NEWS LIMITED’S chief executive, John Hartigan, has launched a broadside on bloggers and other online amateurs, arguing they are no substitute for professional journalists…
His most scathing attack was reserved for bloggers, who, he said, lacked resources and access to key decision-makers.
“In return for their free content, we pretty much get what we’ve paid for – something of such limited intellectual value as to be barely discernible from massive ignorance,” he said.
He said blogs often gave a platform for “radical sweeping statements unsubstantiated with evidence”.
A spray from the chief executive of Rupert Murdoch’s News Limited. The News Ltd newspapers’ archives from the noughties will make an interesting read in a few decades – once sustainable renewable energy systems are in place, once we have become a republic and once we have a decent appreciation for liberal democracy and how it works.
No, blogs won’t beat you fellas – they’re not supposed to and we are not even trying to “beat” mainstream news. We need professional reporters and journalists and commercial entities that can sustain a culture of independent journalism. And there is such a thing as a sense of truth as long as we communicate through language and symbols, even if we can’t agree on what it actually is.
There is a contradiction in spin. On the one hand someone who goes about on a campaign of spin – such as WMDs in Iraq, the promotion of nuclear power, global warming denial, intelligent design, etc – knows they are playing with words deceitfully, and yet, they then expect their words to carry weight as if the spin were a singular truth. Perhaps it goes beyond the words and false claims to the culture driving the spin – the ends justify the means if only the spin turns the opinion polls this way or that. So that the hollow men can act. But that’s so boring and predictable – maybe that has more to do with the recent decline of papers.
6 July 2009
A reply on the topic of corporate versus individual public space and media (dressed up as News Ltd vs bloggers) from Mark Day in today’s The Australian is worth quoting:
I am heartened by the number of blog site respondents who say they would be willing to pay for material that, in Hartigan’s words, is “well researched, brilliantly written, perceptive and intelligent, professionally edited, accurate and reliable”.

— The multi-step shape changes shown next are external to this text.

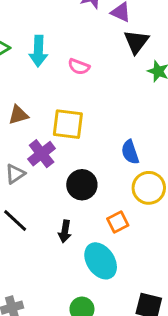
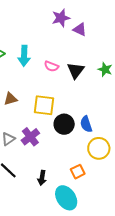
black triangle: (136, 42) -> (76, 70), moved
purple cross: (42, 154) -> (30, 137), moved
black circle: (82, 185) -> (64, 124), moved

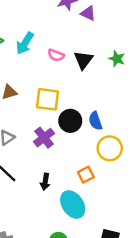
cyan arrow: (24, 56) -> (25, 43), turned 30
purple cross: (30, 137) -> (44, 138), moved

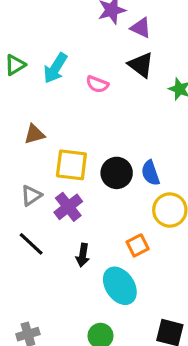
black triangle: (83, 60) -> (141, 65), moved, turned -30
yellow square: (48, 99) -> (71, 165), moved
purple cross: (44, 138) -> (68, 207), moved

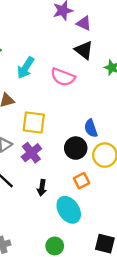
cyan arrow: (55, 68) -> (26, 68), moved
pink semicircle: (97, 84) -> (63, 77), moved, size x1.5
black circle: (117, 173) -> (76, 148), moved

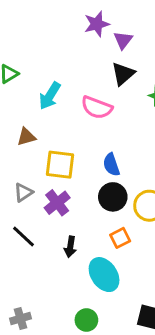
purple triangle: (84, 23) -> (123, 40), turned 42
black triangle: (84, 50) -> (123, 74), turned 42
blue semicircle: (91, 128) -> (111, 165), moved

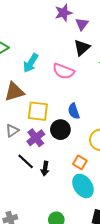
brown triangle: (26, 137) -> (14, 92), size x1.5
black circle: (113, 197) -> (60, 130), moved
black line: (23, 236) -> (26, 161), moved
orange square: (120, 238) -> (80, 162), turned -32
cyan ellipse: (104, 275) -> (83, 186), moved

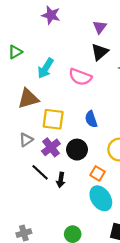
purple star: (63, 13) -> (51, 15), moved, turned 30
black circle: (60, 130) -> (77, 150), moved

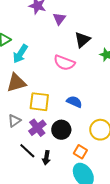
purple triangle: (100, 27) -> (59, 19), moved
cyan arrow: (46, 68) -> (20, 54), moved
blue semicircle: (91, 119) -> (74, 102), turned 133

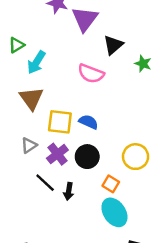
purple triangle: (59, 19) -> (85, 19), size x1.6
brown triangle: (16, 83) -> (31, 98), turned -50
blue semicircle: (74, 102) -> (88, 122), moved

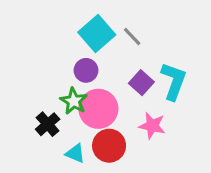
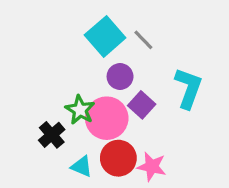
purple circle: (86, 70) -> (120, 76), moved
purple square: (141, 83) -> (142, 105), moved
pink star: (152, 126) -> (152, 167), moved

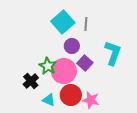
gray line: (143, 40) -> (86, 24), turned 48

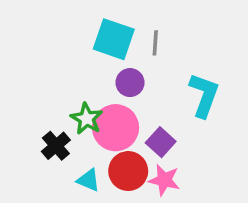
cyan square: (63, 22) -> (114, 39), turned -30
purple square: (85, 63) -> (161, 142), moved

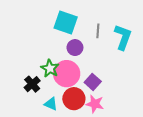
gray line: (155, 43) -> (98, 31), moved
cyan L-shape: (204, 95) -> (123, 37), moved

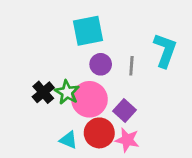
cyan square: (66, 23) -> (88, 31), turned -30
gray line: (98, 31) -> (131, 66), moved
black cross: (32, 84) -> (43, 92), moved

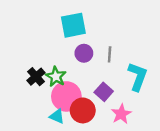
cyan L-shape: (165, 50) -> (138, 77), moved
pink circle: (89, 99) -> (66, 96), moved
pink star: (127, 140) -> (121, 114), moved, turned 30

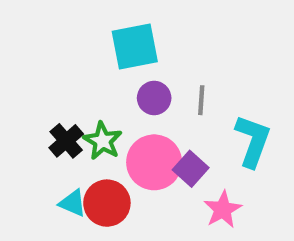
pink circle: (66, 96) -> (154, 162), moved
red circle: (83, 110) -> (107, 203), moved
cyan triangle: (57, 116) -> (73, 203), moved

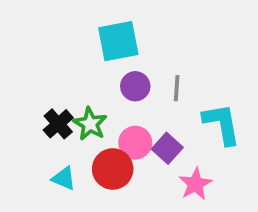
cyan L-shape: (253, 141) -> (222, 124), turned -30
pink circle: (154, 162) -> (135, 143), size x0.7
red circle: (107, 203) -> (113, 169), moved

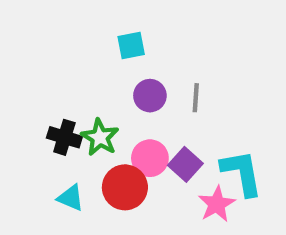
cyan square: (118, 41) -> (131, 46), size x0.6
black cross: (58, 124) -> (64, 137), turned -32
cyan L-shape: (222, 124) -> (242, 173), moved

I’d like to think that defines a large part of what a newspaper such as The Australian produces every day.
Corporate culture – As long as it has a price label attached to it, the more it costs the more real it is. I thought the WFC challenged the reality of that axiom.
More than anyone else, Hartigan is plugged into worldwide trends, information, research, experiments, technologies, think tanks and consultancies. As part of the global News Corporation (publisher of The Australian) he is at the cutting edge of the media experience.
When I was in New York recently I arranged a briefing from the people in The Wall Street Journal’s “skunk works”, the futurology department, where new concepts are developed and technological innovations tested. It was very interesting to hear of developments in micro-payment systems, to fiddle with products such as the Kindle e-reader and speculate on Apple’s whispered response — a device similar to the iPhone but with a screen four times the size.
They’re called tablet PCs.
It might have already been done, but something like a bendable thin sheet of plastic that can display monochrome black characters like a computer screen might be a breakthrough for mobile media. If it could be unfolded or unrolled into the size of a single page of a paper like The Sun and then rolled up or folded to fit into a small bag, all with the ability to load pages of text and display at least b/w pictures – that would be a winner. You might have a small edge or corner with interactive features to navigate the information – like the bottom section on the new Palm Pre – and to hold memory and comms hardware. I actually think virtual b/w pages would work better than colour for selling news – because you can do better with something like an iPhone for colour, sound and graphics. And of course, as Mark mentions, there might be micro payment options for bluetooth downloads while on public transport, etc. With b/w being the classic style for newsprint, there might be something of a resurgence in the use of virtual newspapers with such a device. If the things were cheap to mass produce as well, or at least if the plastic display pages could be easily replaced if they became worn.
But that isn’t really what quality journalism is about – even if it might be a financially sustainable platform for news. What would make it interesting is if you could download content from competing news organisations onto the same news-sheet reader – then you would have some really creative things happening. But then quality journalism and clever marketing is what it would be all about…
For virtual newspapers you could try for monochrome bendable plastic screens with static virtual pages of b/w text and pictures and the physicality could be something like a small scroll that you could unroll and read and where you could press one of a row of buttons on a main “roller” once the plastic sheet is extended to ‘scroll’ the virtual page forwards to the next page, backwards, to the menu, to the index, etc. When you are finished with reading you can roll the scroll up and pack it away for later. Classic in style…
The kindle looks like a cheap screen and anything with a flat solid screen is clunky if it is anything as large as a newspaper sheet. With a readable surface that is large and compact for when you are not using it, you could have virtual newspapers and the cost structure could be based on content packages or access to archives or newspaper sections, etc. I think it would be best if such devices were cheap and read only. If someone want to send a letter to an editor or leave a comment on the page they could do that through a separate mobile phone with a keypad.
Perusing blogs can be quite rewarding.